Article 53 of China’s law on the handling of sudden-breaking incidents states: “People’s governments taking on a unified leadership role or organizing the handling of sudden-breaking incidents should according to relevant regulations release information concerning the development of sudden-breaking incidents and response work in a unified, accurate and timely manner.”
On August 2 this year, right on the heels of the railway ministry’s catastrophic handling of the July 23 high-speed train collision in Wenzhou, the General Office of the Central Committee of the CCP released a “notice” on the need to deepen openness of government affairs (深化政务公开). This document was apparently in the works for a number of years, but the timing of its release seemed to suggest that those in support saw the public relations bungle of the train collision as a painful reminder of how important it is to stay on top of sudden-breaking incidents and satisfy the public demand for information.
Of course, it is worth bearing in mind the obvious — that the need for greater openness as a tool of social management is balanced at every turn in China against the unflagging priority of controlling information, or “guidance of public opinion.” This is plainly apparent in the text of the August 2 “Notice” itself, which states under item 7 in the only direct reference to sudden-breaking incidents: “[We] must have a firm grasp of openness on major sudden-breaking incidents and hot issues of concern to the masses, objectively releasing the state and process of events, government actions, response measures to be taken by the public, and the findings of official investigations [into incidents], responding in a timely manner to concerns in society, and correctly channeling public opinion (正确引导社会舆论).
The term (underlined) that concludes this portion, while not exactly signifying media control as blankly as its precursor, “correct guidance of public opinion” (正确舆论导向), was formally ushered into media policy with President Hu Jintao’s June 2008 address at People’s Daily. It is an ambiguous term implying a level of control, but combining it with the idea that the Party should more actively “use” media, including the internet and quasi-independent commercial newspapers, to influence agendas. In the past, we have used the term Control 2.0 to talk about this later development in news and propaganda policy in China.

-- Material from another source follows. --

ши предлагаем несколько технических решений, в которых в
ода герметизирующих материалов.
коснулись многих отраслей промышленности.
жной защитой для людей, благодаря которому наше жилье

Given the emphasis on using media more proactively, and on “channeling public opinion,” particularly for sudden-breaking incidents, it’s not surprising to find that microblogs are themselves becoming an increasingly important tool for the government and other institutions in China.

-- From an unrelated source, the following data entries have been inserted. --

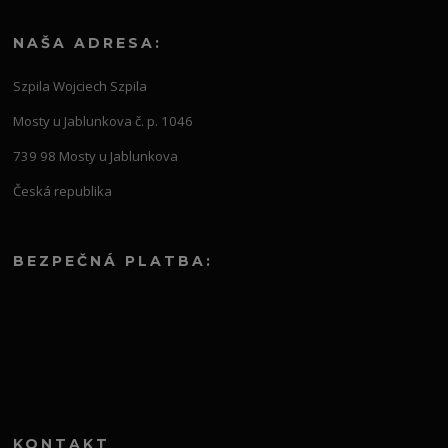
NAŠA ADRESA:
Szpila Wojciech Szpila
Mosty u Jablunkova č. p. 1046
739 98 Mosty u Jablunkova
Česká republika
BEZPEČNÁ PLATBA:
KONTAKT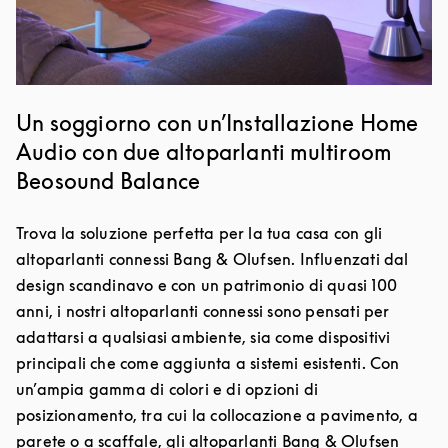
Un soggiorno con un’Installazione Home
Audio con due altoparlanti multiroom
Beosound Balance
Trova la soluzione perfetta per la tua casa con gli
altoparlanti connessi Bang & Olufsen. Influenzati dal
design scandinavo e con un patrimonio di quasi 100
anni, i nostri altoparlanti connessi sono pensati per
adattarsi a qualsiasi ambiente, sia come dispositivi
principali che come aggiunta a sistemi esistenti. Con
un’ampia gamma di colori e di opzioni di
posizionamento, tra cui la collocazione a pavimento, a
parete o a scaffale, gli altoparlanti Bang & Olufsen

Back in March, the People’s Daily Online Public Opinion Monitoring Center (人民网舆情监测室) listed the use of microblogs to interact with the public as number five on a list of seven suggestions for dealing with sudden-breaking incidents. The center wrote: “Microblogs have shown most vividly the speed and breadth of information transmission on the internet, and they rapidly transmit information on the internet with a means of high efficiency. In sudden-breaking incidents, microblogs are already gradually becoming the core of public opinion propagation . . . “
We can see from this passage that microblogs, and social media generally, are already pressuring the government and other institutions to respond more quickly and transparently to sudden-breaking incidents and other issues of public concern. The flip side is that social media are also increasingly providing one of the chief means by which the government and other institutions respond and reach the public.
By the beginning of this year, the opening of “official microblogs” had already become a noticeable and growing trend in China. In a report issued in April this year, the Public Opinion Monitoring Center noted that “microblogs for Party and government institutions and officials already cover many administrative levels, from central to local, and many functional departments.” As of March, the center calculated “more than 400 official microblogs [for Party or administrative offices] and more than 200 microblogs maintained by [individual] officials.” While specific numbers are hard to come by, that number has no doubt grown substantially over the past six months. [Click HERE for a list in Chinese of top-ten “official microblogs” recommended by People’s Daily Online in March this year].
Back in early 2010, the Public Opinion Monitoring Center suggested that the government follow a rule of “four golden hours” (黄金4小时) in dealing with sudden-breaking incidents — meaning that the government should actively share information within that time frame. Chinese new media expert and CMP fellow Hu Yong (胡泳) wrote in response to this idea that “increasing the speed of government [information] response to crises is a basic demand of the new media age.”
But within a short 20 months, the rapid development of social media in China has made these “golden hours” seem an eternity. These days, a story can spread across the country in four golden minutes. Even with real-time tools at their fingertips, sluggish and bureaucratic institutions with a deeply-ingrained culture of holding back on information find themselves playing catch-up.
For a prime example of this, we need look no further than last week’s subway collision in Shanghai, which injured more than 280 people.
By the standard of the Public Opinion Monitoring Center’s “four golden hours,” subway authorities in Shanghai responded with lightning speed.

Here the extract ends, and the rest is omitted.